Refugees
Now streams of refugees from the Middle East are
arriving in Europe – and many migrants from Africa as well, but in this blog
I’ll ignore this, although the question is the same in many respects –. The
first problem is, of course, how to receive them and how to take care of them. This
logistic problem is immense and must not be underrated, also because some countries
in Eastern Europe would like to get rid of the refugees rather yesterday than
tomorrow. Have they forgotten that before the fall of the Berlin Wall in 1989
many people from there has fled to the West and that they were always most
welcome? They should remember the words of Alexis de Tocqueville in his Democracy in America: “The happy and
powerful do not go into exile, and there are no surer guarantees of equality
among men than poverty and misfortune.”
Once the refugees have arrived in their country of
destination and have become settled a bit, another problem arises: integration.

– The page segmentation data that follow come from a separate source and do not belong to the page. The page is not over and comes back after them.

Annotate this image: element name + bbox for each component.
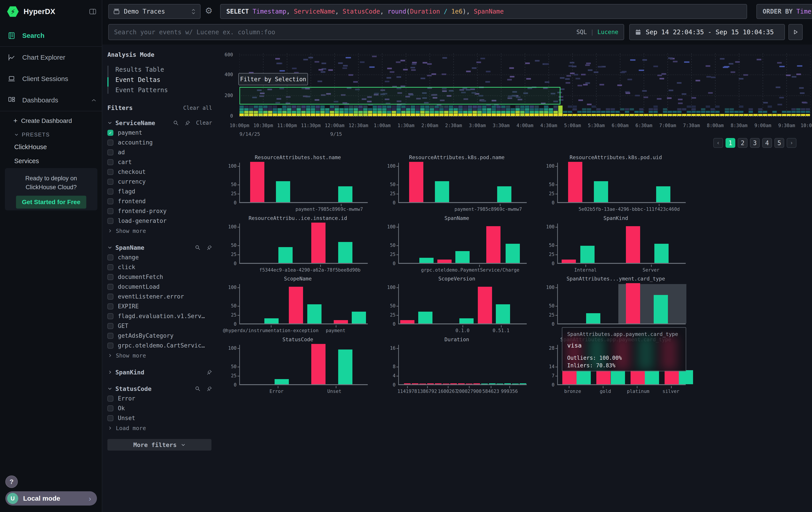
bar[interactable] (656, 186, 670, 202)
bar[interactable] (586, 313, 600, 323)
checkbox[interactable] (107, 343, 113, 349)
filter-checkbox-change[interactable]: change (107, 252, 212, 262)
pagination-page-3[interactable]: 3 (750, 138, 760, 148)
filter-checkbox-eventListener-error[interactable]: eventListener.error (107, 292, 212, 301)
checkbox[interactable] (107, 333, 113, 339)
create-dashboard-button[interactable]: + Create Dashboard (0, 113, 102, 129)
chart-plot[interactable] (557, 284, 686, 324)
bar[interactable] (459, 318, 473, 323)
checkbox[interactable] (107, 396, 113, 402)
checkbox[interactable] (107, 198, 113, 204)
bar[interactable] (443, 383, 450, 384)
bar[interactable] (274, 379, 289, 384)
bar[interactable] (505, 244, 520, 263)
bar[interactable] (418, 312, 432, 323)
clear-filter-button[interactable]: Clear (196, 120, 212, 126)
date-range-picker[interactable]: Sep 14 22:04:35 - Sep 15 10:04:35 (629, 24, 785, 40)
checkbox[interactable] (107, 264, 113, 270)
chart-r4c1[interactable]: StatusCode10050250ErrorUnset (228, 336, 368, 397)
filter-group-header-ServiceName[interactable]: ServiceNameClear (107, 118, 212, 128)
sidebar-item-chart-explorer[interactable]: Chart Explorer (0, 47, 102, 68)
chart-plot[interactable] (239, 345, 368, 385)
checkbox[interactable] (107, 208, 113, 214)
collapse-sidebar-icon[interactable] (89, 8, 96, 15)
chart-r3c1[interactable]: ScopeName10050250@hyperdx/instrumentatio… (228, 276, 368, 336)
pin-icon[interactable] (206, 245, 212, 250)
bar[interactable] (307, 304, 321, 323)
bar[interactable] (338, 186, 352, 202)
filter-checkbox-Error[interactable]: Error (107, 394, 212, 403)
checkbox[interactable] (107, 169, 113, 175)
bar[interactable] (473, 383, 480, 384)
bar[interactable] (419, 258, 434, 263)
chart-r4c2[interactable]: Duration16840114197813867921600267200027… (387, 336, 527, 397)
bar[interactable] (562, 260, 576, 263)
filter-checkbox-click[interactable]: click (107, 262, 212, 272)
filter-checkbox-documentLoad[interactable]: documentLoad (107, 282, 212, 292)
bar[interactable] (437, 260, 452, 263)
checkbox[interactable] (107, 415, 113, 421)
bar[interactable] (496, 304, 510, 323)
bar[interactable] (654, 295, 668, 323)
filter-checkbox-currency[interactable]: currency (107, 177, 212, 187)
bar[interactable] (626, 226, 640, 263)
bar[interactable] (400, 320, 414, 323)
chart-plot[interactable] (398, 284, 527, 324)
analysis-mode-results-table[interactable]: Results Table (112, 64, 212, 75)
sidebar-item-search[interactable]: Search (0, 25, 102, 46)
filter-checkbox-getAdsByCategory[interactable]: getAdsByCategory (107, 331, 212, 341)
filter-checkbox-documentFetch[interactable]: documentFetch (107, 272, 212, 282)
bar[interactable] (455, 251, 470, 263)
bar[interactable] (611, 370, 625, 384)
filter-checkbox-load-generator[interactable]: load-generator (107, 216, 212, 226)
bar[interactable] (504, 383, 511, 384)
filter-checkbox-Ok[interactable]: Ok (107, 403, 212, 413)
bar[interactable] (435, 383, 441, 384)
bar[interactable] (496, 383, 503, 384)
chart-plot[interactable] (557, 163, 686, 203)
filter-checkbox-EXPIRE[interactable]: EXPIRE (107, 301, 212, 311)
load-more-button[interactable]: Load more (107, 423, 212, 433)
presets-toggle[interactable]: PRESETS (0, 129, 102, 140)
help-button[interactable]: ? (5, 476, 18, 488)
filter-group-header-SpanName[interactable]: SpanName (107, 243, 212, 252)
bar[interactable] (250, 162, 264, 202)
bar[interactable] (427, 383, 434, 384)
filter-checkbox-accounting[interactable]: accounting (107, 138, 212, 147)
bar[interactable] (478, 287, 492, 323)
chart-plot[interactable] (557, 223, 686, 264)
filter-by-selection-button[interactable]: Filter by Selection (238, 73, 308, 85)
bar[interactable] (311, 223, 325, 263)
chart-r1c3[interactable]: ResourceAttributes.k8s.pod.uid100502505e… (546, 155, 686, 215)
pagination-page-2[interactable]: 2 (738, 138, 748, 148)
filter-checkbox-frontend-proxy[interactable]: frontend-proxy (107, 206, 212, 216)
chart-r2c3[interactable]: SpanKind10050250InternalServer (546, 215, 686, 276)
chart-plot[interactable] (239, 223, 368, 264)
checkbox[interactable] (107, 159, 113, 165)
bar[interactable] (338, 350, 352, 384)
checkbox[interactable] (107, 179, 113, 185)
bar[interactable] (338, 242, 352, 263)
bar[interactable] (520, 383, 526, 384)
filter-checkbox-Unset[interactable]: Unset (107, 413, 212, 423)
analysis-mode-event-patterns[interactable]: Event Patterns (112, 85, 212, 95)
checkbox[interactable] (107, 140, 113, 145)
checkbox[interactable] (107, 218, 113, 224)
checkbox[interactable] (107, 150, 113, 155)
chart-r1c1[interactable]: ResourceAttributes.host.name10050250paym… (228, 155, 368, 215)
bar[interactable] (679, 370, 693, 384)
checkbox[interactable] (107, 323, 113, 329)
chart-r3c2[interactable]: ScopeVersion100502500.1.00.51.1 (387, 276, 527, 336)
more-filters-button[interactable]: More filters (107, 439, 211, 451)
chart-plot[interactable] (398, 345, 527, 385)
bar[interactable] (594, 181, 608, 202)
heatmap-selection[interactable] (240, 87, 560, 104)
bar[interactable] (655, 244, 669, 263)
chart-plot[interactable] (398, 223, 527, 264)
bar[interactable] (311, 344, 325, 384)
bar[interactable] (512, 383, 519, 384)
bar[interactable] (631, 370, 645, 384)
sidebar-item-dashboards[interactable]: Dashboards (0, 89, 102, 111)
filter-group-header-StatusCode[interactable]: StatusCode (107, 384, 212, 394)
chart-r1c2[interactable]: ResourceAttributes.k8s.pod.name10050250p… (387, 155, 527, 215)
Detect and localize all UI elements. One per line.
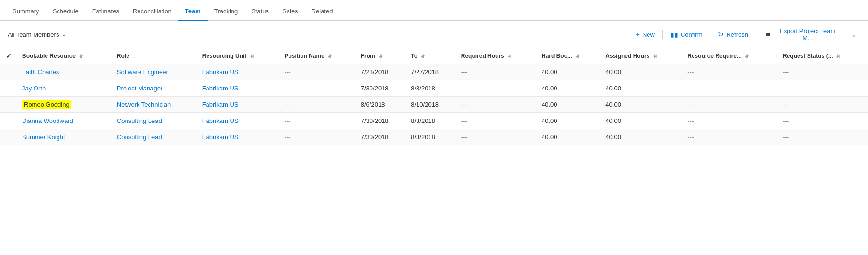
- nav-tab-team[interactable]: Team: [178, 3, 208, 21]
- sort-icon-assigned: ⇵: [653, 54, 657, 59]
- nav-tab-reconciliation[interactable]: Reconciliation: [126, 3, 178, 21]
- sort-icon-required: ⇵: [508, 54, 511, 59]
- cell-resource-req: ---: [683, 64, 778, 80]
- nav-tab-summary[interactable]: Summary: [6, 3, 46, 21]
- cell-from: 7/30/2018: [356, 129, 406, 145]
- row-checkbox[interactable]: [0, 97, 17, 113]
- new-button[interactable]: + New: [631, 28, 660, 41]
- cell-position: ---: [279, 80, 356, 97]
- cell-request-status: ---: [778, 113, 868, 129]
- cell-to: 8/10/2018: [406, 97, 456, 113]
- row-checkbox[interactable]: [0, 80, 17, 97]
- sort-icon-to: ⇵: [421, 54, 425, 59]
- highlighted-resource[interactable]: Romeo Gooding: [22, 100, 71, 109]
- export-button[interactable]: ◾ Export Project Team M...: [759, 25, 845, 44]
- table-row: Summer KnightConsulting LeadFabrikam US-…: [0, 129, 868, 145]
- export-label: Export Project Team M...: [775, 27, 841, 42]
- separator-2: [710, 30, 710, 39]
- cell-resource[interactable]: Dianna Woodward: [17, 113, 112, 129]
- cell-role[interactable]: Consulting Lead: [112, 129, 197, 145]
- cell-resource-req: ---: [683, 113, 778, 129]
- cell-role[interactable]: Network Technician: [112, 97, 197, 113]
- nav-tab-related[interactable]: Related: [305, 3, 340, 21]
- cell-from: 7/23/2018: [356, 64, 406, 80]
- cell-role[interactable]: Project Manager: [112, 80, 197, 97]
- cell-role[interactable]: Consulting Lead: [112, 113, 197, 129]
- cell-resource[interactable]: Summer Knight: [17, 129, 112, 145]
- cell-required-hours: ---: [456, 80, 537, 97]
- cell-resourcing-unit[interactable]: Fabrikam US: [197, 97, 280, 113]
- cell-resource-req: ---: [683, 80, 778, 97]
- col-assigned-hours[interactable]: Assigned Hours ⇵: [601, 48, 683, 64]
- nav-tabs: SummaryScheduleEstimatesReconciliationTe…: [0, 0, 868, 21]
- table-row: Jay OrthProject ManagerFabrikam US---7/3…: [0, 80, 868, 97]
- cell-hard-boo: 40.00: [537, 97, 601, 113]
- col-required-hours[interactable]: Required Hours ⇵: [456, 48, 537, 64]
- cell-hard-boo: 40.00: [537, 113, 601, 129]
- cell-position: ---: [279, 129, 356, 145]
- col-resourcing-unit[interactable]: Resourcing Unit ⇵: [197, 48, 280, 64]
- col-to[interactable]: To ⇵: [406, 48, 456, 64]
- cell-assigned-hours: 40.00: [601, 80, 683, 97]
- cell-required-hours: ---: [456, 113, 537, 129]
- separator-1: [662, 30, 663, 39]
- sort-icon-from: ⇵: [379, 54, 382, 59]
- cell-request-status: ---: [778, 97, 868, 113]
- col-position-name[interactable]: Position Name ⇵: [279, 48, 356, 64]
- row-checkbox[interactable]: [0, 129, 17, 145]
- cell-position: ---: [279, 113, 356, 129]
- cell-resourcing-unit[interactable]: Fabrikam US: [197, 113, 280, 129]
- toolbar-actions: + New ▮▮ Confirm ↻ Refresh ◾ Export Proj…: [631, 25, 860, 44]
- app-container: SummaryScheduleEstimatesReconciliationTe…: [0, 0, 868, 255]
- col-role[interactable]: Role ↓: [112, 48, 197, 64]
- sort-icon-resource-req: ⇵: [745, 54, 749, 59]
- col-resource-require[interactable]: Resource Require... ⇵: [683, 48, 778, 64]
- col-hard-boo[interactable]: Hard Boo... ⇵: [537, 48, 601, 64]
- select-all-checkbox[interactable]: ✓: [0, 48, 17, 64]
- cell-hard-boo: 40.00: [537, 64, 601, 80]
- col-request-status[interactable]: Request Status (... ⇵: [778, 48, 868, 64]
- cell-resourcing-unit[interactable]: Fabrikam US: [197, 129, 280, 145]
- sort-icon-position: ⇵: [328, 54, 332, 59]
- refresh-button[interactable]: ↻ Refresh: [713, 28, 753, 41]
- cell-resource[interactable]: Faith Charles: [17, 64, 112, 80]
- chevron-down-icon: ⌄: [62, 32, 66, 38]
- new-label: New: [642, 31, 655, 38]
- cell-to: 8/3/2018: [406, 129, 456, 145]
- cell-assigned-hours: 40.00: [601, 113, 683, 129]
- row-checkbox[interactable]: [0, 64, 17, 80]
- cell-from: 7/30/2018: [356, 113, 406, 129]
- nav-tab-estimates[interactable]: Estimates: [85, 3, 126, 21]
- confirm-button[interactable]: ▮▮ Confirm: [666, 28, 707, 41]
- cell-resource[interactable]: Romeo Gooding: [17, 97, 112, 113]
- nav-tab-schedule[interactable]: Schedule: [46, 3, 85, 21]
- table-row: Dianna WoodwardConsulting LeadFabrikam U…: [0, 113, 868, 129]
- sort-icon-hardboo: ⇵: [576, 54, 579, 59]
- row-checkbox[interactable]: [0, 113, 17, 129]
- more-button[interactable]: ⌄: [847, 29, 860, 41]
- cell-hard-boo: 40.00: [537, 80, 601, 97]
- confirm-icon: ▮▮: [671, 31, 678, 38]
- cell-resourcing-unit[interactable]: Fabrikam US: [197, 80, 280, 97]
- cell-assigned-hours: 40.00: [601, 64, 683, 80]
- refresh-icon: ↻: [718, 31, 724, 38]
- cell-assigned-hours: 40.00: [601, 97, 683, 113]
- table-container: ✓ Bookable Resource ⇵ Role ↓ Resourcing …: [0, 48, 868, 255]
- cell-resource-req: ---: [683, 129, 778, 145]
- cell-required-hours: ---: [456, 97, 537, 113]
- sort-icon-resourcing: ⇵: [250, 54, 254, 59]
- nav-tab-tracking[interactable]: Tracking: [208, 3, 244, 21]
- table-row: Faith CharlesSoftware EngineerFabrikam U…: [0, 64, 868, 80]
- col-from[interactable]: From ⇵: [356, 48, 406, 64]
- separator-3: [756, 30, 756, 39]
- cell-resource[interactable]: Jay Orth: [17, 80, 112, 97]
- col-bookable-resource[interactable]: Bookable Resource ⇵: [17, 48, 112, 64]
- nav-tab-status[interactable]: Status: [244, 3, 276, 21]
- cell-role[interactable]: Software Engineer: [112, 64, 197, 80]
- cell-resourcing-unit[interactable]: Fabrikam US: [197, 64, 280, 80]
- cell-to: 7/27/2018: [406, 64, 456, 80]
- filter-dropdown[interactable]: All Team Members ⌄: [8, 31, 66, 38]
- nav-tab-sales[interactable]: Sales: [276, 3, 305, 21]
- toolbar: All Team Members ⌄ + New ▮▮ Confirm ↻ Re…: [0, 21, 868, 48]
- export-icon: ◾: [764, 31, 772, 38]
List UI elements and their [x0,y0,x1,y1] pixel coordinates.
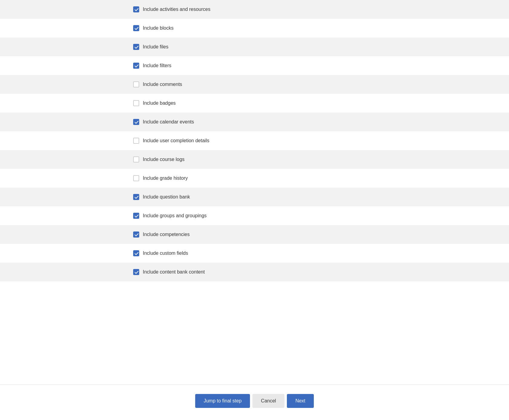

This seems to be the more difficult since many of the newly arrived have a
different religion and social and cultural background than most of the inhabitants
of their new fatherlands. On purpose I speak of “new fatherlands”, for in view
of the present situation in the Middle East it is not likely that the refugees
can soon go back home again; at least not in the years to come.
Integration is often difficult to realize, especially
if it doesn’t regard just a few individuals or families but such quantities of
people that come to Europe today, moreover almost within a short period. Integration
is not an automatic process. One has to work on it. Many people think that it cannot
and will not be successful. Is it true? It’s a never ending discussion, also in
Germany, a country with many refugees and migrants, which was recently yet in
the news because of protests against the arrival of new refugees. Happily, many
Germans think differently about it and recently refugees from Syria and other
countries in the Middle East were welcomed with applause and presents in Munich
when they left the train. Will they succeed to integrate? As the German
philosopher Jürgen Habermas underlined in an article a few years ago, problems
of integration must not be denied but generally integration is successful. The
problem is not so much the integration as such but those who are afraid that traditional values will be
undermined by the arrival of newcomers (see http://www.nytimes.com/2010/10/29/opinion/29Habermas.html?pagewanted=3&_r=2
for the article). I don’t want to play down the problem of integrating people
from other cultural backgrounds (and that’s much more than only different
religious backgrounds). However, I just finished reading a book about the “fin
de siècle” – the period around the year 1900 – in the Netherlands. In those
days the towns had been overflowed with migrants from the countryside, like all
countries in Europe then. Many people saw their traditional ideas undermined
because of that. Also the introduction of many technological innovations at
that time had this effect. People were on the move; ideas and values were changing.
Later, during the famous 1960s we see a movement towards democratization and
against the authoritarian structure of society. Many new ideas developed then
are still practiced and honoured today. In the 1960s they were seen as an
attack on everything “we” stood for. Now, fifty years later we live through new
social changes caused by the introduction of the computer, the Internet, the
smart phone, and so on, as a consequence of the digitalization of society. The
way we get along with each other has changed, too, and also, for instance, the
concept of friendship must be given an new interpretation (for many people
today a “friend” has become someone who is on your friendship list on Facebook,
even if it is no more than that and even if you never talk with him or her). Be
it as it may, the best solution of the present problem of refugees would be, of
course, an end to the wars in Syria and the Middle East. But how to do that?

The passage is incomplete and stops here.